Bangunan tersebut dikenal sebagai salah satu lokasi bersejarah di Gorontalo dan menurut keluarga Nani Wartabone merupakan tempat pengibaran bendera Merah Putih pertama kali di daerah itu oleh Nani Wartabone.
Perwakilan keluarga Nani Wartabone, Iwan Hulukati, mengatakan pembongkaran dilakukan setelah pemilik lahan memenangkan gugatan terhadap Pemerintah Kota Gorontalo.
"Kami sudah menyurat ke wali kota, kementerian, dan pihak terkait agar ditangguhkan dulu dan didiskusikan bersama, tetapi sampai sekarang pembongkaran tetap berjalan," ungkap Iwan.
Keluarga Usulkan Bangunan Dijadikan Galeri Sejarah
Keluarga menilai bangunan tersebut memiliki nilai sejarah penting karena terkait langsung dengan perjuangan Nani Wartabone.
Meski demikian, keluarga tidak menolak rencana pembangunan hotel di lokasi tersebut.
Mereka mengusulkan agar bangunan bersejarah itu tetap dipertahankan dan diintegrasikan ke dalam kawasan pembangunan.
"Kami sudah menyampaikan silakan membangun hotel, tetapi situs sejarahnya jangan dibongkar. Bisa dijadikan galeri atau bagian dari kawasan hotel sehingga nilai sejarahnya tetap terjaga," ujar Iwan.
Sebelum pembongkaran berlangsung, keluarga telah mengirim surat permohonan penundaan kepada Wali Kota Gorontalo, kementerian terkait, serta lembaga pelestarian budaya.
Keluarga juga telah menyampaikan keberatan kepada pemerintah daerah, kepolisian, dan pihak yang menangani pelestarian cagar budaya.
Saat ini keluarga mempertimbangkan langkah lanjutan dengan melaporkan persoalan tersebut kepada Ombudsman dan kementerian terkait.
Pemerintah dan Pelestari Budaya Cari Solusi
Kepala Kantor Pelestarian Kebudayaan Provinsi Gorontalo Mochammad Andri WP menyayangkan pembongkaran bangunan yang memiliki keterkaitan dengan sejarah daerah tersebut.
Andri mengaku pihaknya baru mengetahui adanya pembongkaran setelah menerima laporan dari masyarakat dan langsung melakukan peninjauan ke lokasi.

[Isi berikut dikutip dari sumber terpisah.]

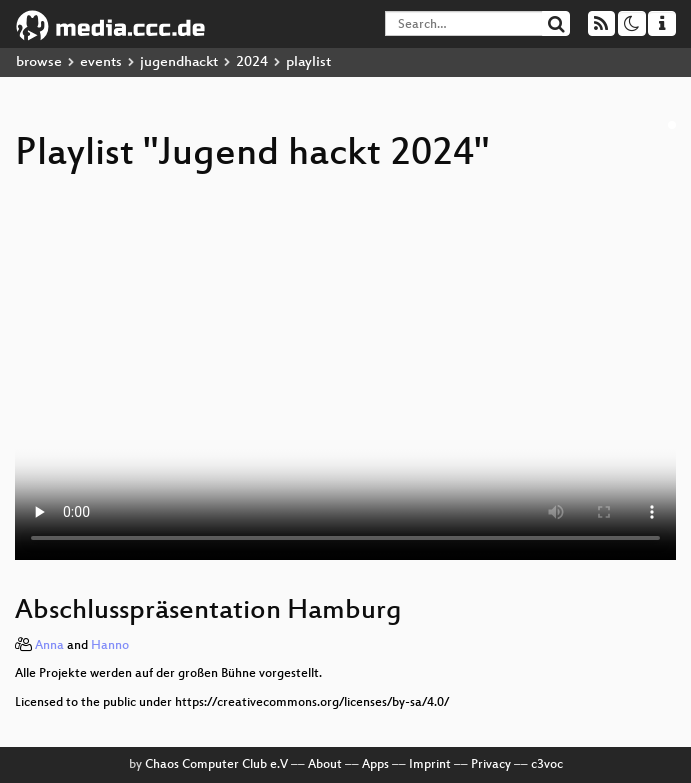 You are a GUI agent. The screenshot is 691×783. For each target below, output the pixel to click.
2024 (252, 62)
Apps (375, 765)
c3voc (547, 765)
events (101, 62)
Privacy (491, 765)
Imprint (430, 765)
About (325, 765)
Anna (49, 646)
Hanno (110, 646)
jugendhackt (179, 62)
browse (39, 62)
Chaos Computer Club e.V (216, 765) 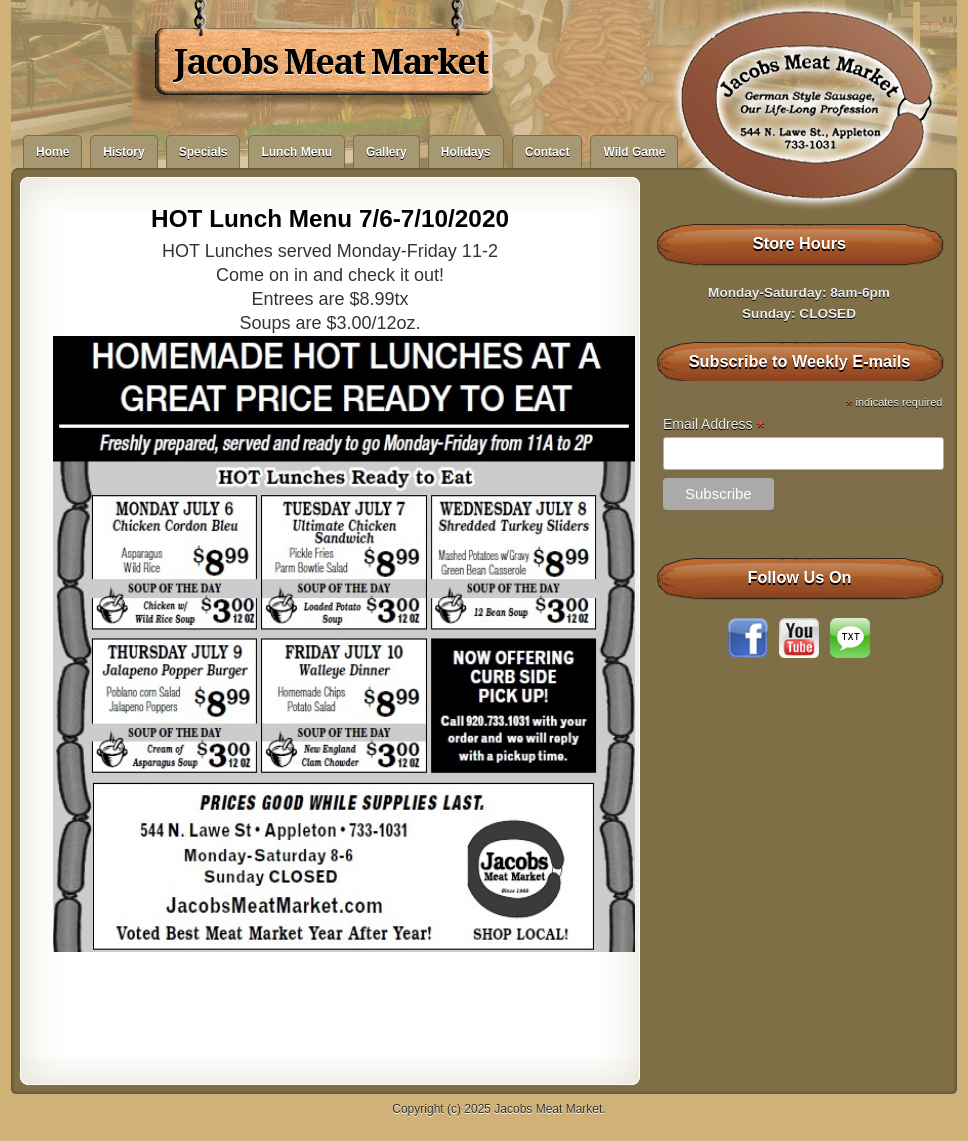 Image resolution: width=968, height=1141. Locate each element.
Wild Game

Saat ini pihaknya berkoordinasi dengan pemerintah daerah, pemilik lahan, dan pihak terkait lainnya untuk mencari solusi yang dapat mengakomodasi semua kepentingan.
"Kalau bisa ditangguhkan sementara, kami yakin masih ada ruang untuk mencari solusi yang menguntungkan semua pihak tanpa menghilangkan identitas sejarah yang ada," katanya.
Andri menjelaskan bangunan bersejarah dapat dimiliki oleh pemerintah maupun swasta.
Namun, apabila bangunan tersebut telah ditetapkan atau sedang diusulkan sebagai objek cagar budaya, maka aspek perlindungan dan pelestariannya harus menjadi perhatian.
Berdasarkan hasil koordinasi dengan Dinas Pendidikan dan Kebudayaan Kota Gorontalo, instansi tersebut mengaku baru mengetahui adanya pembongkaran dan telah menurunkan tim investigasi ke lokasi.
Terkait Perjuangan Nani Wartabone
Nani Wartabone merupakan politikus dan Pahlawan Nasional Indonesia asal Gorontalo yang lahir pada 1907 dan wafat pada 1986.
Ia dikenal karena memimpin perlawanan terhadap penjajah dan memproklamasikan kemerdekaan Indonesia di Gorontalo pada 23 Januari 1942.
Pada peristiwa tersebut, Nani Wartabone bersama Komite 12 melucuti senjata tentara Belanda, menguasai sejumlah fasilitas pemerintahan tanpa pertumpahan darah, mengibarkan bendera Merah Putih, serta membacakan naskah proklamasi kemerdekaan.
Peristiwa bersejarah itu hingga kini diperingati masyarakat Gorontalo sebagai Hari Patriotik.